TASK ITEM: Work through the data below and give the number of lines holding "Aktualności", nothing more.
** Opening DATASET EXTRACT block **
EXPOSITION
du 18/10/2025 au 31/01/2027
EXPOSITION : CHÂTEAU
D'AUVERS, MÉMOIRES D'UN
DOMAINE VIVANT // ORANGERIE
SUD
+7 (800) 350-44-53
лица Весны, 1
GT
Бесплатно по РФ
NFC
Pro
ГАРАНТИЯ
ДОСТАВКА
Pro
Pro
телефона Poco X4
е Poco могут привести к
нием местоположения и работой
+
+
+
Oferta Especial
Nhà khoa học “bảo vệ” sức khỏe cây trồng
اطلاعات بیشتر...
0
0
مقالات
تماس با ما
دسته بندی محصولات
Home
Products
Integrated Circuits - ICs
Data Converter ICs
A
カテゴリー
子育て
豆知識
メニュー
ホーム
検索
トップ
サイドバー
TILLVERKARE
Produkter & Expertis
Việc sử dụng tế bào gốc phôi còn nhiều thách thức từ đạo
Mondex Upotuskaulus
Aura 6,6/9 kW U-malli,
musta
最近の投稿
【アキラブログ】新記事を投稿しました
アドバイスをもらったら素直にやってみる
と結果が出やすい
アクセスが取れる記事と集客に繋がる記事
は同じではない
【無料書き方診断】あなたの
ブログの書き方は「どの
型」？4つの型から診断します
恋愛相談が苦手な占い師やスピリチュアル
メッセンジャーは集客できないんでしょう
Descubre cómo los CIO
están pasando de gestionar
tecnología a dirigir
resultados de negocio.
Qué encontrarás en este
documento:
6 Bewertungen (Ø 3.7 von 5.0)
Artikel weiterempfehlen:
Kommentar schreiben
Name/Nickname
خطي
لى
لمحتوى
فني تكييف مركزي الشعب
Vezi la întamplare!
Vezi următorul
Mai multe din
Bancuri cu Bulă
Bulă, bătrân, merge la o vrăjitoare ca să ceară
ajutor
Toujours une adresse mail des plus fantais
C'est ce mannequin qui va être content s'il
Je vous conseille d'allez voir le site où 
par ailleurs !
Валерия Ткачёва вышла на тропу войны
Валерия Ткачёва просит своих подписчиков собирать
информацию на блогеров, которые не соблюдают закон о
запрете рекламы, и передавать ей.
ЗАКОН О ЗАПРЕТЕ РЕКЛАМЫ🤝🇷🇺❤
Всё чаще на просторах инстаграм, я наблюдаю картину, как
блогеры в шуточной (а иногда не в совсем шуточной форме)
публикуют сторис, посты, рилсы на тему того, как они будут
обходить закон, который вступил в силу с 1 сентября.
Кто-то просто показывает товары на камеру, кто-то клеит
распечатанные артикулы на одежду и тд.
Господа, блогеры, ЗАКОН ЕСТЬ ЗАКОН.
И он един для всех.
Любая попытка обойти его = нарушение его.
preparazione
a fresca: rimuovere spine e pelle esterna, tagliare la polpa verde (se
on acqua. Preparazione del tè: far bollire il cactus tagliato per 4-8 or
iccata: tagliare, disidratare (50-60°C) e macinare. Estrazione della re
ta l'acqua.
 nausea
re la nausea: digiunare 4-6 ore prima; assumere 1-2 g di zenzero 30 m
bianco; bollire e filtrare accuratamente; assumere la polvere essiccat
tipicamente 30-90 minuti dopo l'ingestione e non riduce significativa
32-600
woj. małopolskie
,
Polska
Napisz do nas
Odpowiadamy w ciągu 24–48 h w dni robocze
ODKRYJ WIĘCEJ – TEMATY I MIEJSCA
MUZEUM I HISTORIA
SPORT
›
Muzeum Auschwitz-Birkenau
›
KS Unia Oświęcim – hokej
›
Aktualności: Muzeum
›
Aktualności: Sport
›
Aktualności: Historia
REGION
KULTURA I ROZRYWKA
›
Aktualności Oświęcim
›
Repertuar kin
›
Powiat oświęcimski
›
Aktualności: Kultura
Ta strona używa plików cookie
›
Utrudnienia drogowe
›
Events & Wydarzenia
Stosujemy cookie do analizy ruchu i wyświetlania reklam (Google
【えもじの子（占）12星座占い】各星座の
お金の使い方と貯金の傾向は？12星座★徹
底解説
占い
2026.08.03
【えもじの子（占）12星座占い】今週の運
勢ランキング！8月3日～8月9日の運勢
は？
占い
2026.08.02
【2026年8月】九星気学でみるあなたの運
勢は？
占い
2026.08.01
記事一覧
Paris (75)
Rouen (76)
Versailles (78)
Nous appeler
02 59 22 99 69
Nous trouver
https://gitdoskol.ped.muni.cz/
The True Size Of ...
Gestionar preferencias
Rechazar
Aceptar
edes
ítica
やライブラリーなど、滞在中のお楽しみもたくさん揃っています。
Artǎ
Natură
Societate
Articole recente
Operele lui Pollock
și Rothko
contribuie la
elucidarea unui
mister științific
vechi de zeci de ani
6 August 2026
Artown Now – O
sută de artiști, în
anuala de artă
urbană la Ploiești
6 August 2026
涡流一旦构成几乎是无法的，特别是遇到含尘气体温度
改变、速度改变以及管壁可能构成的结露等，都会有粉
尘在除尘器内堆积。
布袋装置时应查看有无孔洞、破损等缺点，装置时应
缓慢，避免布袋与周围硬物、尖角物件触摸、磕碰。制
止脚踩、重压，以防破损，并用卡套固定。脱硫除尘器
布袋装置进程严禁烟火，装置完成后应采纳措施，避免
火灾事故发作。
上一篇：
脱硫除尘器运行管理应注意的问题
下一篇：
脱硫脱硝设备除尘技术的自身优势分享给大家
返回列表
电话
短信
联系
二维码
** Closing DATASET EXTRACT block **
EXERCISE OUTPUT: 5